What really surprises us is that it is peak holiday season here. New Zealand children are on holiday so we expected it to be busy. I think the concept of “busy” is just different here – we've felt completely relaxed, never hurried and not at all crowded.

The beauty of the scenery was extended into the island area when we went on a dolphin-viewing trip. The water is a lovely blue, and we quickly came upon a small family of dolphins (they had promised free return tickets if we didn't spy any at all.) The guide explained that over 50% of these clever mammals who are taken into captivity die within 4-6 weeks. The reason, apparently, is that swimming in a limited area gives no stimulation for their sizeable brains and results in them losing the will to live – heartbreaking.

Afterwards, we headed around various islands. We realised the special thing about the coastline and the islands is the combination of green grass and trees and absolutely blue water. We expect that kind of water colour in the Mediterranean, together with a more rough and arid coastline. To see lush greenery in direct contrast with such a water colour is a real treat.

Onward to “The Hole In The Rock”. We had picked up a New Zealand book in Auckland and after opening it on a random page. Nicki had pointed to a gorgeous place and said “I want to go there”. This was indeed the eroded space through a rock-island which we were now heading through.

The people we have met from New Zealand all seem incredibly nice. We are sure this is not the case for all 4 million people, but it is incredible that people smile, they will happily talk to you as soon as you start a random conversation, and in general people seem very content. I was running along a footpath yesterday and a guy happily said “g'd morning – bit too bloody fit for me, mate!” (if only he knew the real truth...)

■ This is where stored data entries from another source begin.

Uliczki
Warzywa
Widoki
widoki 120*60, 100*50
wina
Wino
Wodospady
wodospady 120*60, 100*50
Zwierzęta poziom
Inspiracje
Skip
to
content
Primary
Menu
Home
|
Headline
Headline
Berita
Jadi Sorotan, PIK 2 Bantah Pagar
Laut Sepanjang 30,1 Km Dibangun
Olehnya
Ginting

We drove to Taupo on Friday, a 500km drive through the North Island, giving us views of endless beautiful countryside. Our car is funny. We hired for the cheapest price possible and we have nicknamed it Dumpy, as it struggles up hills but gets us there finally. We are in the hands of our navigation system which we nicknamed Libby (short for “Liberty” - because we felt she gives us freedom to enjoy the ride.) Every now and again she gets it wrong, but generally it works well and we can always shut her off if she gets too directive...

Lake Taupo is 600km square and the crater of a huge, extinct volcano – apparently there is documentary evidence that one of the eruptions in the 181AD was seen worldwide, as it was double the size of the eruption of Vesuvius. The town itself was remote until the early 20th century and now is a backpacker town with so much going on. You can walk, para-sail, bungy jump, skydive, and even Zorb – a great big inflatable ball which you strap yourself inside and get rolled down a hill while you try to hold your lunch down.

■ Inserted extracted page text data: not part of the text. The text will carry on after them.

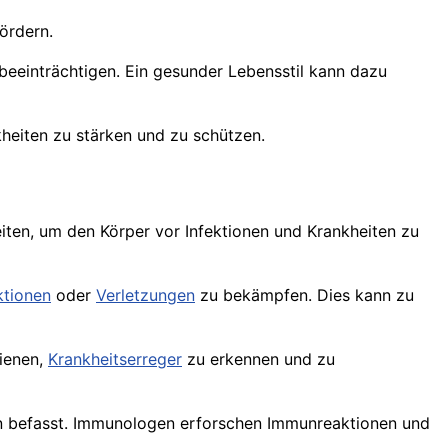
ördern.
einträchtigen. Ein gesunder Lebensstil kann dazu
eiten zu stärken und zu schützen.
iten, um den Körper vor Infektionen und Krankheiten zu
ktionen
oder
Verletzungen
zu bekämpfen. Dies kann zu
ienen,
Krankheitserreger
zu erkennen und zu
en befasst. Immunologen erforschen Immunreaktionen und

Our hostel is excellent and has all facilities (which now for us means good shower and bathroom, comfortable bed, laundry facilities and a kitchen.) However, it was hilarious as the bar across the road had an open air stage and the band started just as we settled down for bed, around 10pm. It went on til 3am – it was incredibly LOUD! We could almost not hear each other talk in our own room. Nicki resorted to ear-plugs at around 1:30am, which miraculously worked. The worst part was that the band was really good, playing great song after great song, but we were just too tired to go and join the party. We brace ourselves for tonight's onslaught. My age is getting to me...

The walk we did today was just fantastic. We saw another stunning river with the cleanest water, plus countryside all the way that mixes familiar trees with the palm-type trees that remind of the tropical nature of the climate. We also saw a lot of locals swimming in the Thermal streams that ran into the river – we felt the water and it was really hot, even hotter than I would ever run a bath! All the people we saw were cycling, swimming, bungy jumping – it's becoming so clear that the standard life here in New Zealand is outside and active.

At the end of it, an amazing rush of water burst through a narrow area in the rock, the Huka Falls. All along, new met friendly people and saw gorgeous countryside, which it seems is going to be how it is for the rest of our time in New Zealand.